▸ **Exercise requirements**
Starting with the line that holds "一覧に戻る (216, 1062)", reproduce each line through the last one of the data, exactly as written. Pictures are not copied.

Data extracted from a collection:
● ● ● ● ● ● ●

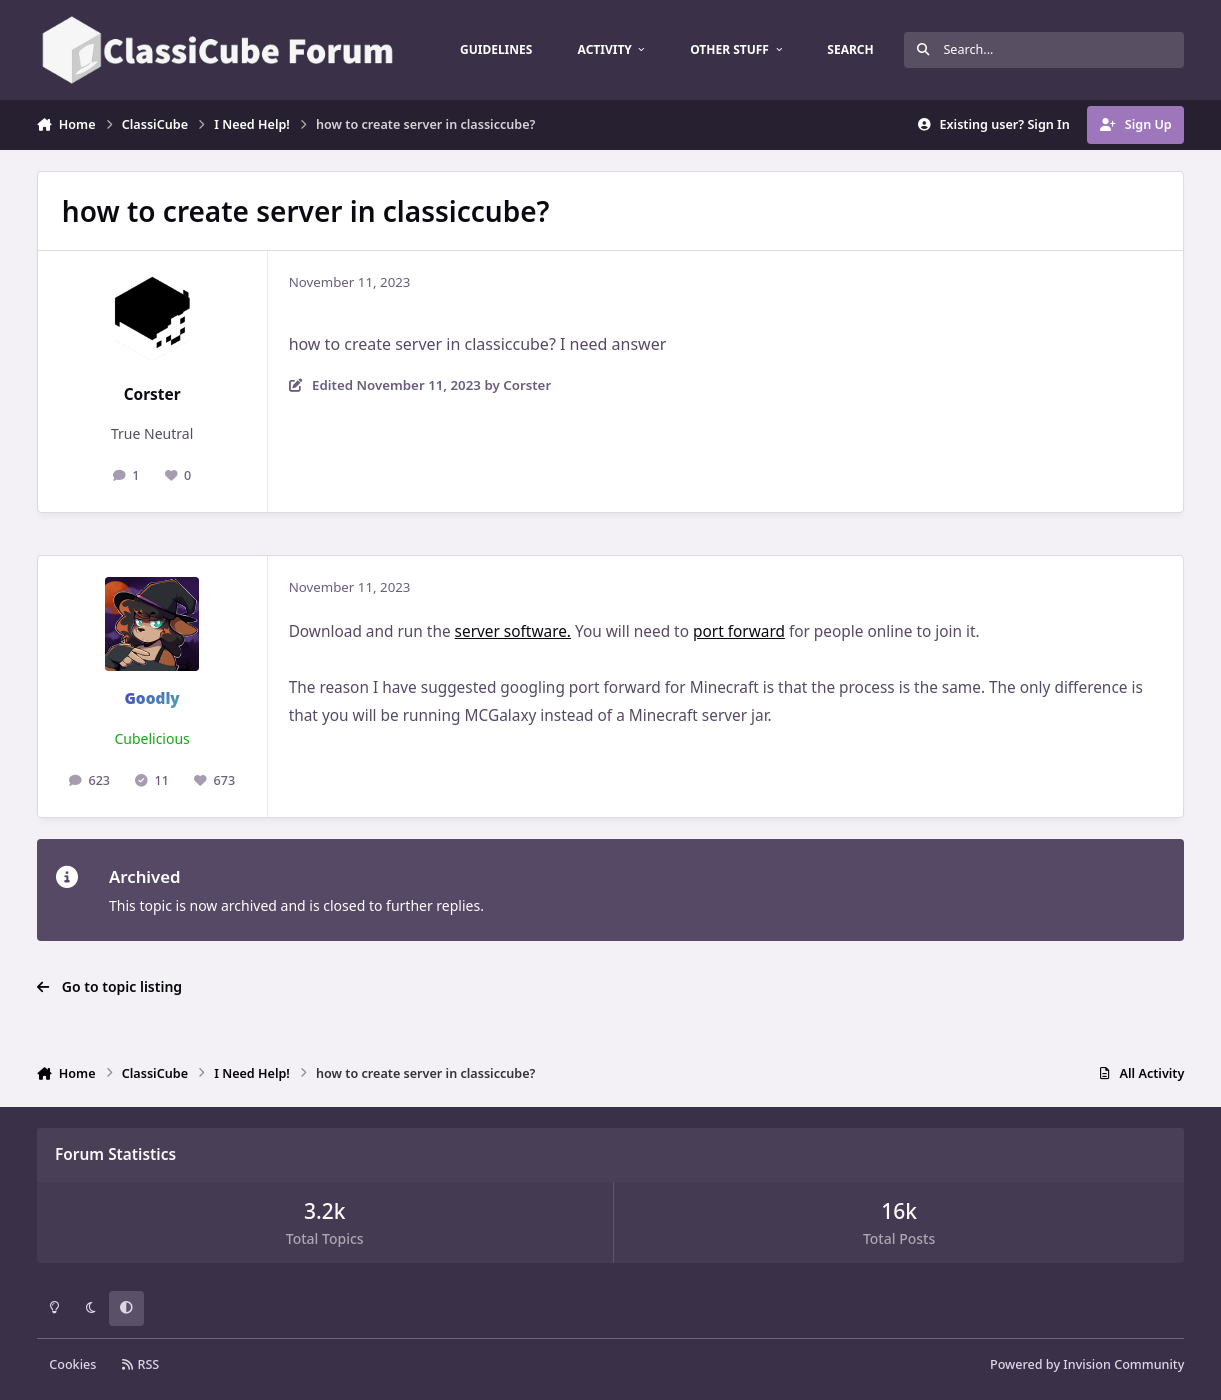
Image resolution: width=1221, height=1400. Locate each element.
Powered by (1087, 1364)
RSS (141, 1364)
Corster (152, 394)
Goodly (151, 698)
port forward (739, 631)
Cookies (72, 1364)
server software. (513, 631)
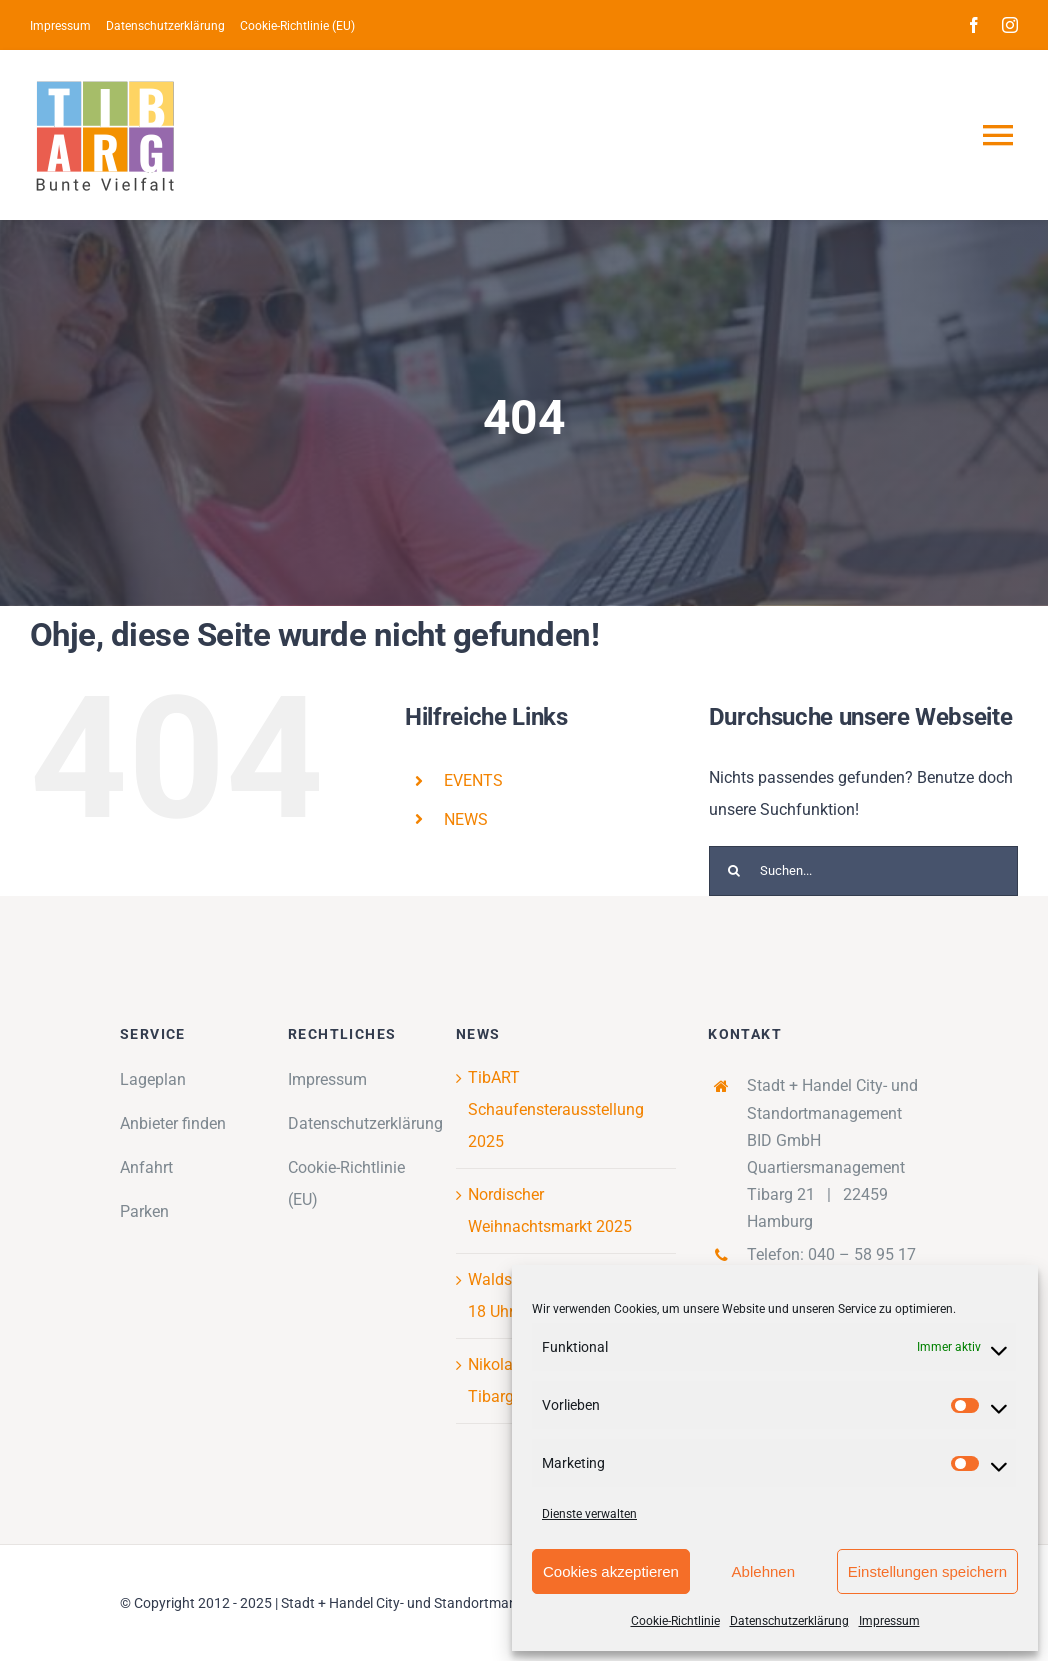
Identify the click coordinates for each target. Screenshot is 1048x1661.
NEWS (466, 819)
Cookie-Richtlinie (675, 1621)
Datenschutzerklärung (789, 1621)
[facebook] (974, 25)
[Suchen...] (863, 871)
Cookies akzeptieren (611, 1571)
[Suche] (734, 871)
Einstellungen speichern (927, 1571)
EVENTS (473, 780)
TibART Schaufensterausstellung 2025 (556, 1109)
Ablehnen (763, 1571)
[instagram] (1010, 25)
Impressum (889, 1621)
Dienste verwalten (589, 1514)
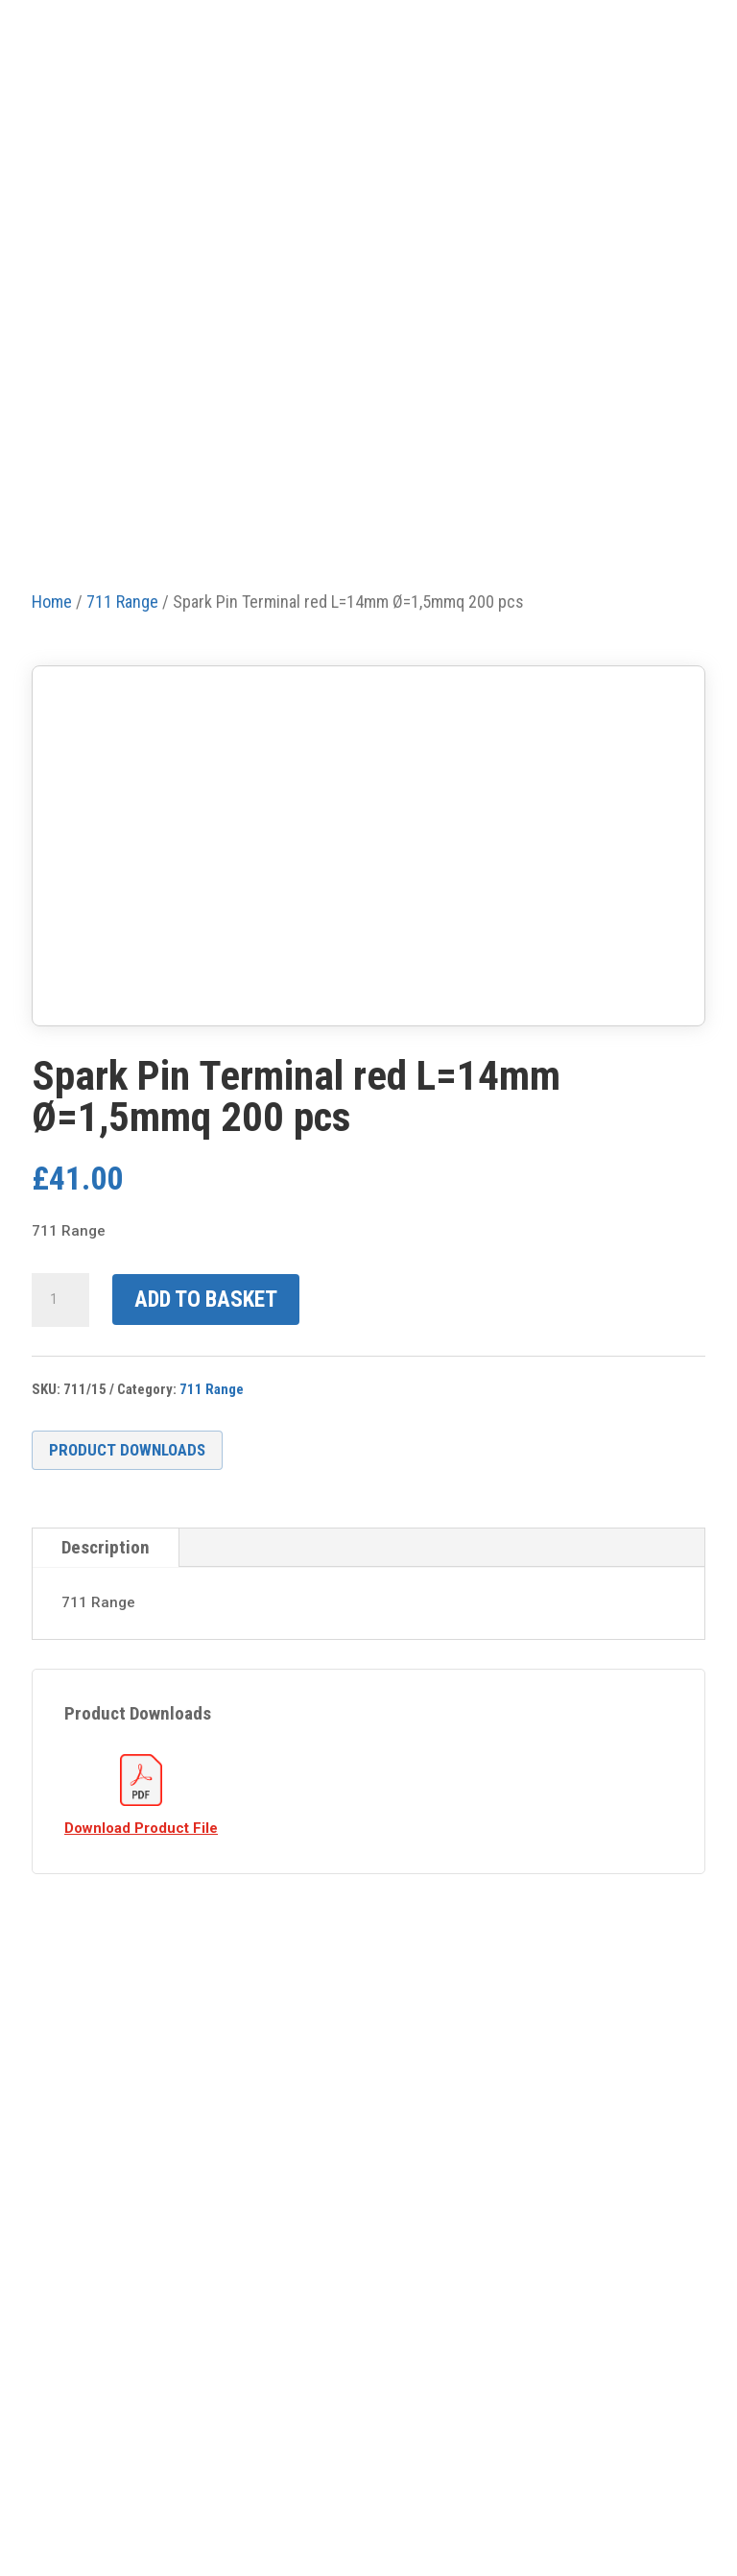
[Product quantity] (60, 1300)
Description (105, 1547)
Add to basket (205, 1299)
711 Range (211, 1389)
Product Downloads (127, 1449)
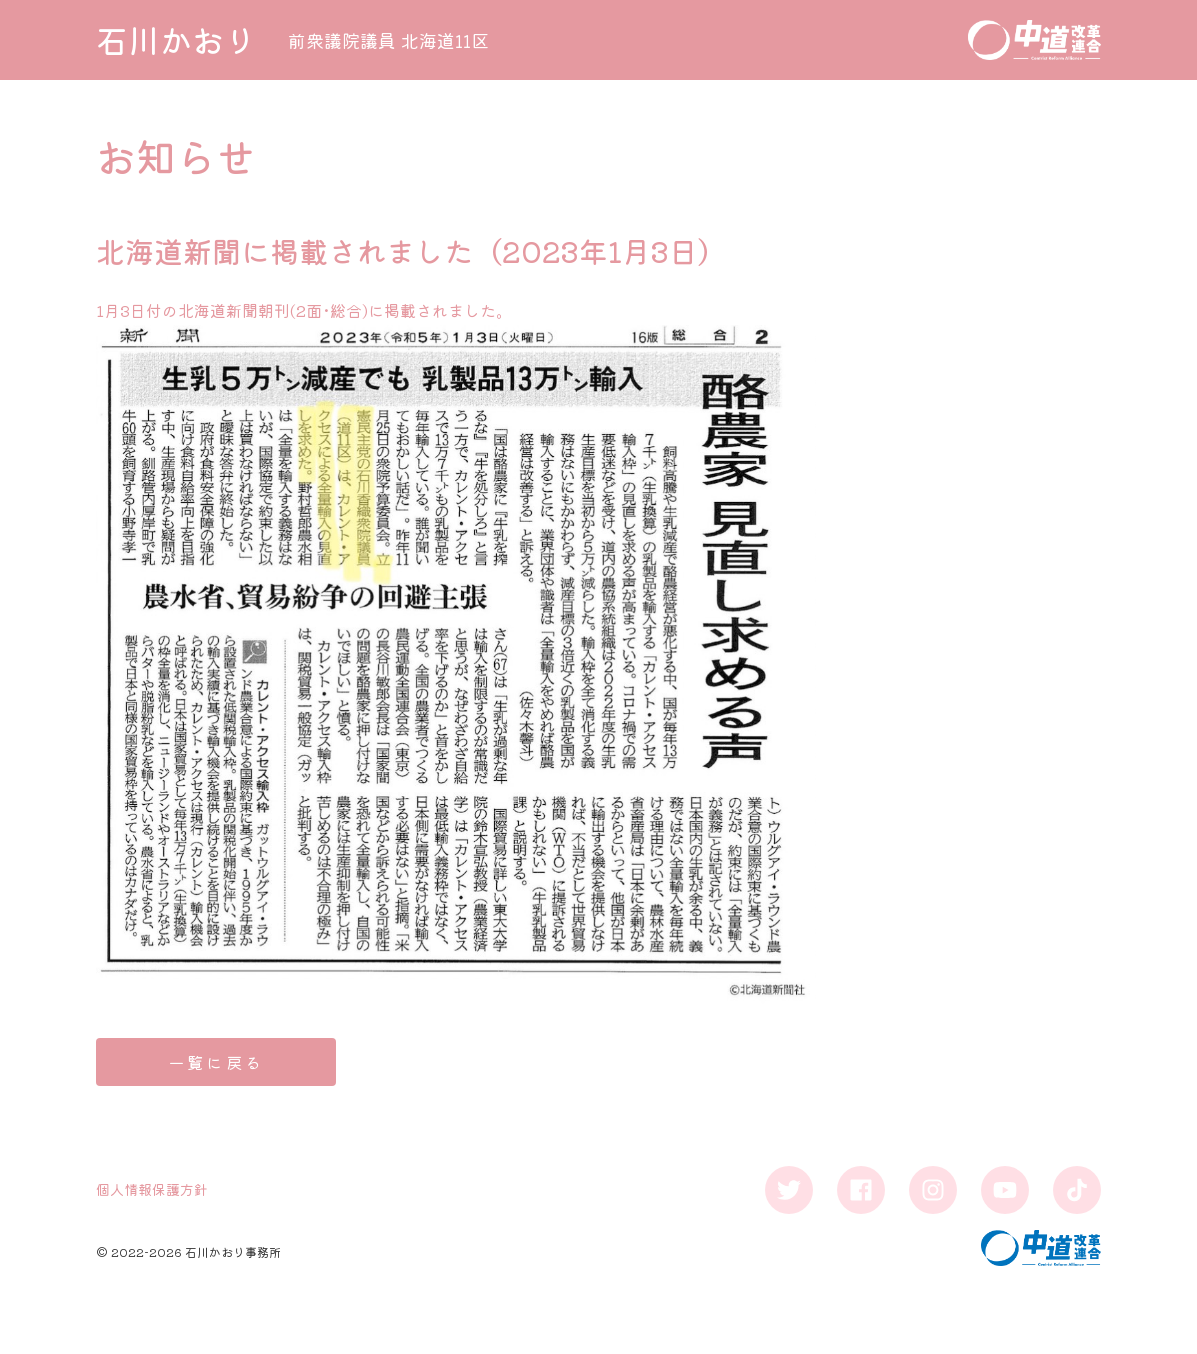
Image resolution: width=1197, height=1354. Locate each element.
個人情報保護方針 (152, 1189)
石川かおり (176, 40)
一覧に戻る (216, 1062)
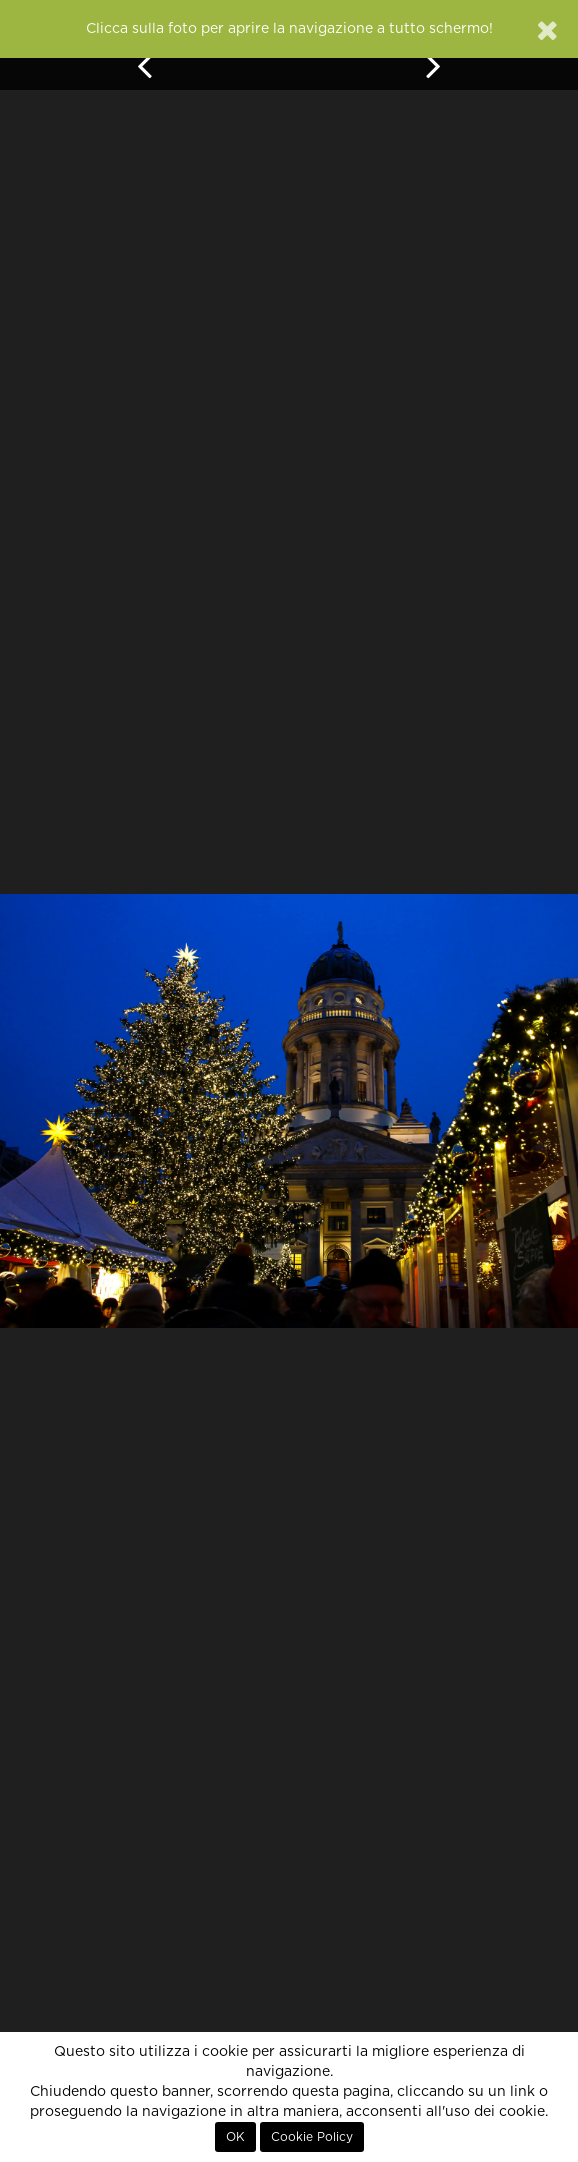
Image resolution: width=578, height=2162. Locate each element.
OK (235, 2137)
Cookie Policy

● ● ● ● ● ● ●

▸ **Response to this exercise**
一覧に戻る (216, 1062)
Image resolution: width=578, height=2162. Locate each element.
OK (235, 2137)
Cookie Policy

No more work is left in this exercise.